Badger-culling operations in Somerset, Gloucestershire and Dorset were all successful in meeting their targets, Defra has announced.
Figures released show 432 badgers were culled by shooting or cage trapping in west Gloucestershire this summer. The minimum target was 265.
In Somerset, where 55 was the minimum target, 279 badgers were killed.

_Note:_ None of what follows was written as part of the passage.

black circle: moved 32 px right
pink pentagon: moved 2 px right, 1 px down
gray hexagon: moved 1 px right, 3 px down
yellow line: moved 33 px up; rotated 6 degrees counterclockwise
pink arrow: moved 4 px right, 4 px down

And in the new pilot county of Dorset, 756 badgers were culled against a minimum target of 615.
In a statement to the government, Defra secretary Liz Truss said the 25-year TB eradication strategy was “delivering results”.
Ms Truss added: “The chief vet’s advice is that the results show industry-led badger control can deliver the level of effectiveness required to be confident of achieving disease-control benefits.

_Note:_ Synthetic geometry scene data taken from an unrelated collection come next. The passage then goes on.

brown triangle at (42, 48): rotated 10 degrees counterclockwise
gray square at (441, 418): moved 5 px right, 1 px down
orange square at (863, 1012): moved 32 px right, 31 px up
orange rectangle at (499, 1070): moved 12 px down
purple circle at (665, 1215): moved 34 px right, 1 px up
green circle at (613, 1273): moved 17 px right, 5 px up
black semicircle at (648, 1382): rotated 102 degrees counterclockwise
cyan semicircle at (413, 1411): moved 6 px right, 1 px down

“The government will consider applications to control badgers over a wider number of areas next year.”
Ms Truss stressed that bovine TB remains the “greatest animal threat to the UK”, costing the taxpayer £100m each year.
The number of animals slaughtered as a result of bovine TB rose by 25% in Wales and 6% in England in the 12 months to September 2015, Defra figures show.
The total number of cattle slaughtered as either a reactor, inconclusive reactor or direct contact across the whole of Great Britain rose to 34,836 in the 12 months to September 2015, compared with 32,049 in the previous 12-month period.
The number of new herd incidents also rose by 9% in Wales and 1% in high-risk areas of England.
In edge areas, however, the number of new incidents decreased by 14%, but the overall incidence rate increased.
“The low-risk area, covering more than half of England, is on track to achieve officially TB-free status by 2019. This would be the first time anywhere in England has enjoyed this status,” said Ms Truss.
To further improve cattle movement controls, the government plans to introduce statutory post-movement testing in the low-risk area next year “to reduce the risk of importing TB-infected animals from higher-risk areas”.
Defra has overseen the completion of the first year of six private badger vaccination projects, funded under the 2014 Badger Edge Vaccination Scheme.
But like Wales, it has suspended its badger vaccination schemes due to an ongoing worldwide shortage of the BCG vaccine and the need to prioritise use in humans.
Meanwhile, anti-cull campaign groups, including Stop the Cull and the Badger Trust, insist that culling badgers will make no meaningful contribution to cutting TB rates in cattle.
They urge Defra to stop the culls and focus on vaccination.
Dominic Dyer, chief executive of the Badger Trust, said: “The government is attempting to bury bad news by releasing the 2015 badger cull figures on the day of the Christmas recess in Westminster.
“Despite claiming all the cull contractors have met their targets for 2015, there is no evidence the killing of badgers is reducing the level of bovine TB in cattle.
“The claims by the NFU and pro-cull politicians that badger culling is delivering a significant reduction in bovine TB are looking increasingly bogus and the exact opposite of the truth.”
He added: “£20m of taxpayers’ money has been spent killing thousands of badgers and yet cattle TB in Somerset is on the rise.
“To put this in context, TB rates in cattle outside of the cull zones have been dropping consistently for five years due to improved testing, biosecurity and movement controls.”